* **What the exercise asks**: Line count for "Seite": say how many lines of the data contain it, with no other text.

* **Data extracts**:
☆ ☆ ☆
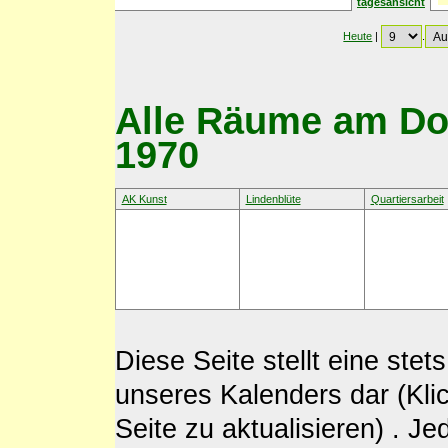
tagesansicht
Heute
|
.
Alle Räume am Don
1970
AK Kunst
Lindenblüte
Quartiersarbeit
Diese Seite stellt eine st
unseres Kalenders dar (Kli
Seite zu aktualisieren) . J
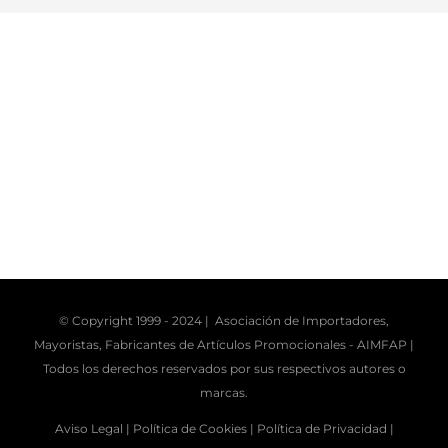
© Copyright 1999 - 2024 | Asociación de Importadores,
Mayoristas, Fabricantes de Artículos Promocionales -
AIMFAP
|
Todos los derechos reservados por sus respectivos autores o
marcas.
Aviso Legal |
Política de Cookies |
Política de Privacidad |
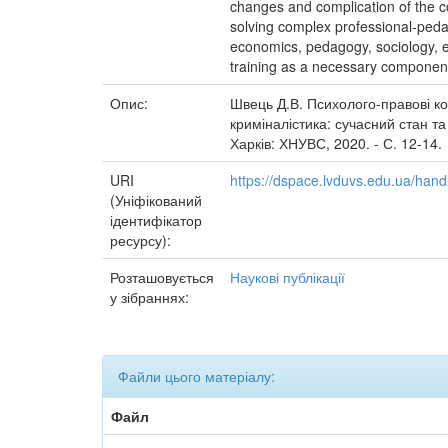
changes and complication of the co
solving complex professional-pedago
economics, pedagogy, sociology, et
training as a necessary component
Опис:
Швець Д.В. Психолого-правові к
криміналістика: сучасний стан та
Харків: ХНУВС, 2020. - С. 12-14.
URI
https://dspace.lvduvs.edu.ua/ha
(Уніфікований
ідентифікатор
ресурсу):
Розташовується
Наукові публікації
у зібраннях:
Файли цього матеріалу:
Файл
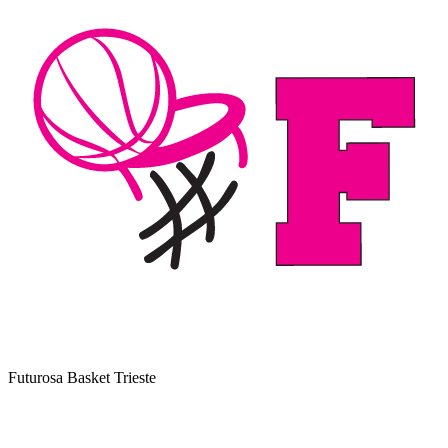
Futurosa Basket Trieste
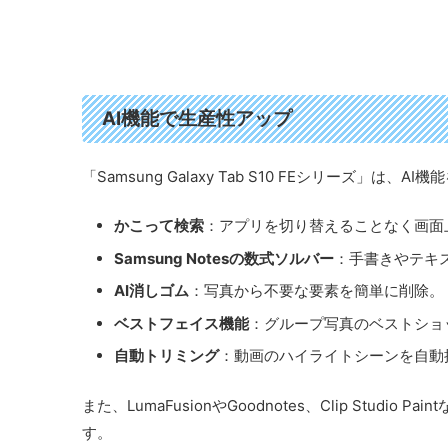
AI機能で生産性アップ
「Samsung Galaxy Tab S10 FEシリーズ」
かこって検索
：アプリを切り替えることなく画面
Samsung Notesの数式ソルバー
：手書きやテキ
AI消しゴム
：写真から不要な要素を簡単に削除。
ベストフェイス機能
：グループ写真のベストショ
自動トリミング
：動画のハイライトシーンを自動
また、LumaFusionやGoodnotes、Clip St
す。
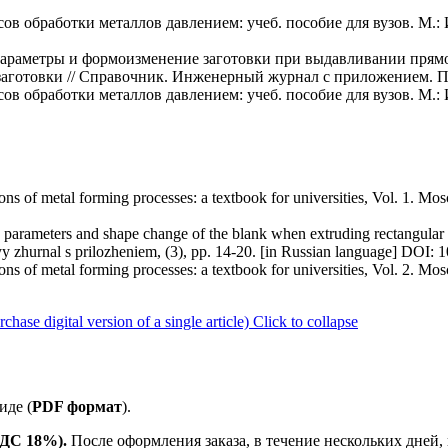
сов обработки металлов давлением: учеб. пособие для вузов. М.:
параметры и формоизменение заготовки при выдавливании прямоу
аготовки // Справочник. Инженерный журнал с приложением. Пр
сов обработки металлов давлением: учеб. пособие для вузов. М.:
ons of metal forming processes: a textbook for universities, Vol. 1. M
parameters and shape change of the blank when extruding rectangular b
yy zhurnal s prilozheniem, (3), pp. 14-20. [in Russian language] DOI
ons of metal forming processes: a textbook for universities, Vol. 2. M
se digital version of a single article)
Click to collapse
иде (
PDF формат
).
 НДС 18%).
После оформления заказа, в течение нескольких дней,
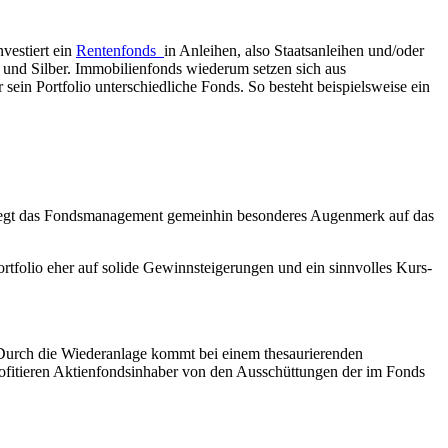
nvestiert ein
Rentenfonds
in Anleihen, also Staatsanleihen und/oder
 und Silber. Immobilienfonds wiederum setzen sich aus
in Portfolio unterschiedliche Fonds. So besteht beispielsweise ein
e legt das Fondsmanagement gemeinhin besonderes Augenmerk auf das
tfolio eher auf solide Gewinnsteigerungen und ein sinnvolles Kurs-
Durch die Wiederanlage kommt bei einem thesaurierenden
rofitieren Aktienfondsinhaber von den Ausschüttungen der im Fonds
☆ ☆ ☆
* **Exercise response**: 2